The company has already rationalized space in its large-format stores. In the quarter ended in June, 0.13 million square feet of space was rationalized in existing Home Town stores to drive higher productivity. Two HomeExpress stores were also shut.
While the HomeTown business is likely to become EBIDTA positive on a store-level this quarter, on a company-level, it will take at least three quarters, says Toshniwal.
But the underperformance of the home furnishing business has been offset by the stellar turnaround in the consumer durable business, eZone in the March-ended quarter. eZone has 39 stores. The eZone business turned EBDITA positive in the March-ended quarter, according to the company's investor presentation.
Future Retail also opted for a change in the merchandise mix. The focus was shifted from white goods such as refrigerators, washing machines and air conditioners, which require advanced warehousing and supply chain and yield only moderate returns, to small-sized, high-margin products such as mobiles, tablets and I-pods, says Toshniwal.
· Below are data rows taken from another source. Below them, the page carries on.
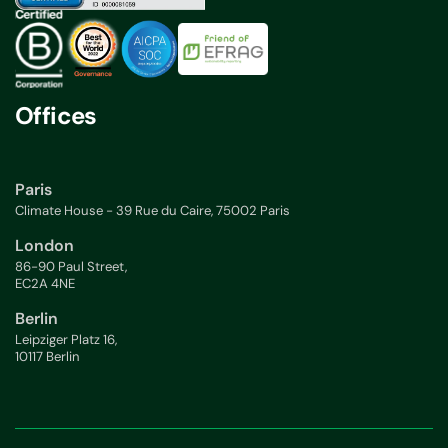
Offices
Paris
Climate House - 39 Rue du Caire, 75002 Paris
London
86-90 Paul Street,
EC2A 4NE
Berlin
Leipziger Platz 16,
10117 Berlin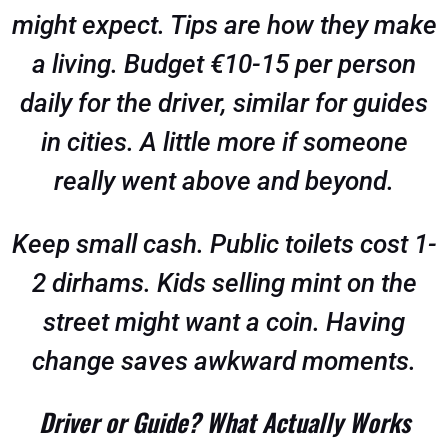
might expect. Tips are how they make
a living. Budget €10-15 per person
daily for the driver, similar for guides
in cities. A little more if someone
really went above and beyond.
Keep small cash. Public toilets cost 1-
2 dirhams. Kids selling mint on the
street might want a coin. Having
change saves awkward moments.
Driver or Guide? What Actually Works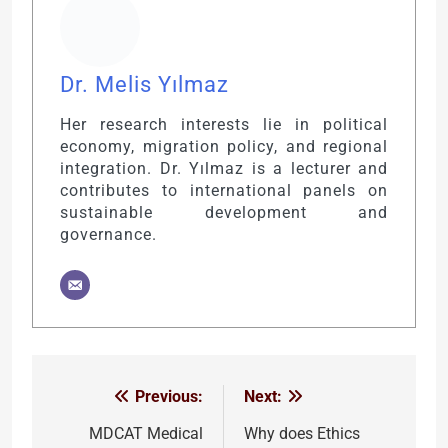
Dr. Melis Yılmaz
Her research interests lie in political
economy, migration policy, and regional
integration. Dr. Yılmaz is a lecturer and
contributes to international panels on
sustainable development and
governance.
Previous:
Next:
Post
navigation
MDCAT Medical
Why does Ethics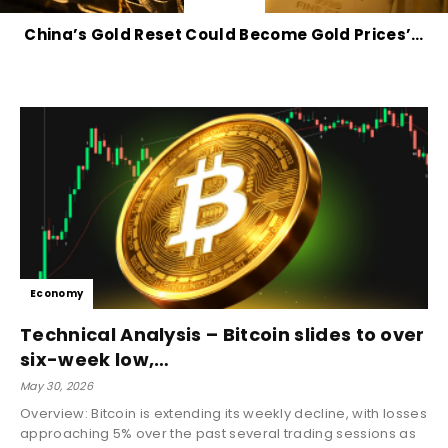
China’s Gold Reset Could Become Gold Prices’…
Economy
Technical Analysis – Bitcoin slides to over
six-week low,…
May 30, 2026
Overview: Bitcoin is extending its weekly decline, with losses
approaching 5% over the past several trading sessions as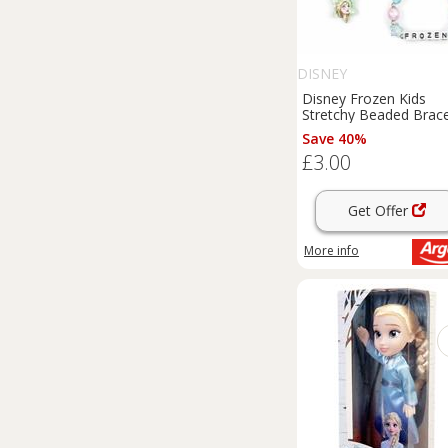
DISNEY
Disney Frozen Kids
Stretchy Beaded Brace
Set
Save 40%
£3.00
Get Offer
More info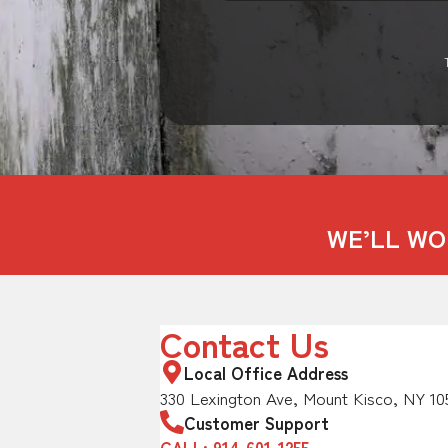
WE’LL WO
Contact Us
Local Office Address
330 Lexington Ave, Mount Kisco, NY 10
Customer Support
CALL: 914-601-1255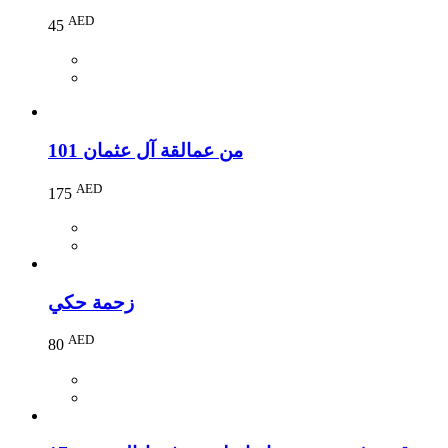
AED
45
101 من عمالقة آل عثمان
AED
175
زحمة حكي
AED
80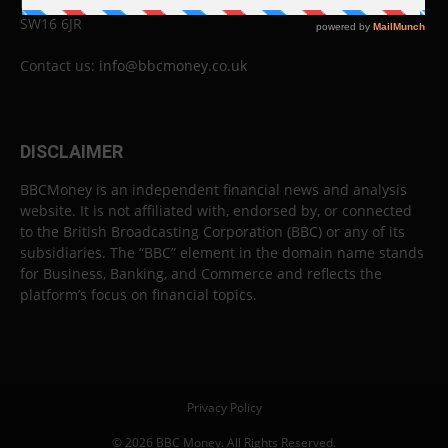
London
SW16 6JR
Contact us:
info@bbcmoney.co.uk
DISCLAIMER
BBCMoney is an independent financial news and analysis
website. It is not affiliated with, endorsed by, or connected
to the British Broadcasting Corporation (BBC) or any of its
subsidiaries. The “BBC” element in the domain name stands
for Business, Banking, and Commerce and reflects the
platform’s focus on financial topics.
Privacy Policy
© 2026 BBC Money. All Rights Reserved.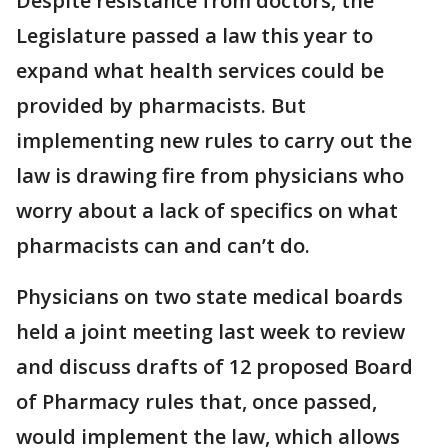
Despite resistance from doctors, the
Legislature passed a law this year to
expand what health services could be
provided by pharmacists. But
implementing new rules to carry out the
law is drawing fire from physicians who
worry about a lack of specifics on what
pharmacists can and can’t do.
Physicians on two state medical boards
held a joint meeting last week to review
and discuss drafts of 12 proposed Board
of Pharmacy rules that, once passed,
would implement the law, which allows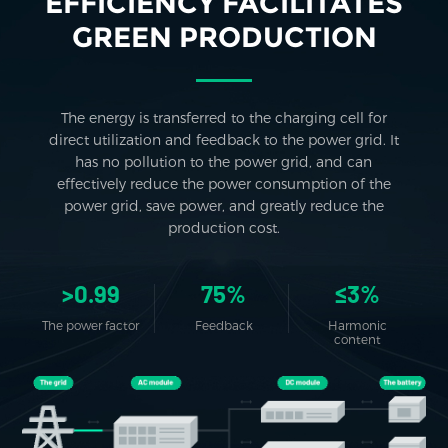
EFFICIENCY FACILITATES
GREEN PRODUCTION
The energy is transferred to the charging cell for
direct utilization and feedback to the power grid. It
has no pollution to the power grid, and can
effectively reduce the power consumption of the
power grid, save power, and greatly reduce the
production cost.
>0.99
75%
≤3%
The power factor
Feedback
Harmonic
content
The concentrated efforts helped Future Retail achieve a positive same store sales growth (SSSG) of 3.7 percent in the standalone business in the quarter ended in June.
The company achieved a positive SSSG after seven consecutive quarters of negative growth. SSSG is an indicator of the performance of stores that have been in operation for a year or more.
The business earned an EBIDTA of Rs 32 crore.
On a consolidated basis, Future Retail continues to have a debt of Rs 4,800 crore. Its interest cost continued to be high at 1.1 times the EBIDTA.